§ Directions: Starting with the line that contains "Бренд Nissin ведет" and stopping after the line that contains "удилища - визитная", copy the entries below exactly. Include nothing else.

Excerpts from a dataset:
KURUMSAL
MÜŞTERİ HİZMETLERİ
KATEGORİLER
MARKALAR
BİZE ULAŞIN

...

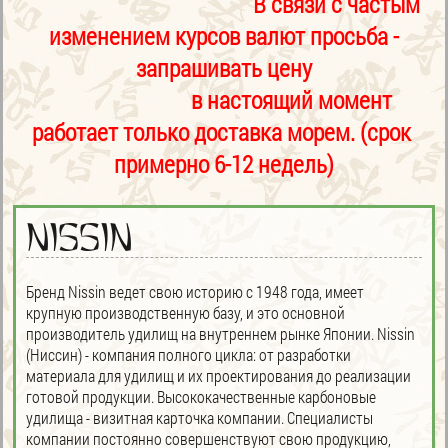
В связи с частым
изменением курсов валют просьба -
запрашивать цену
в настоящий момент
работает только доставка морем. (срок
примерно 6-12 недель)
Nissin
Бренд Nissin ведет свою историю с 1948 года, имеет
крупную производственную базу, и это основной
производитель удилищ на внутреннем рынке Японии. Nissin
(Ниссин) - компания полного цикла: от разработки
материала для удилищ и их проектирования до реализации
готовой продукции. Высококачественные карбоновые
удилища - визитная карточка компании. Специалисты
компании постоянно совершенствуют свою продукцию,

§ Exercise solution:
Бренд Nissin ведет свою историю с 1948 года, имеет
крупную производственную базу, и это основной
производитель удилищ на внутреннем рынке Японии. Nissin
(Ниссин) - компания полного цикла: от разработки
материала для удилищ и их проектирования до реализации
готовой продукции. Высококачественные карбоновые
удилища - визитная карточка компании. Специалисты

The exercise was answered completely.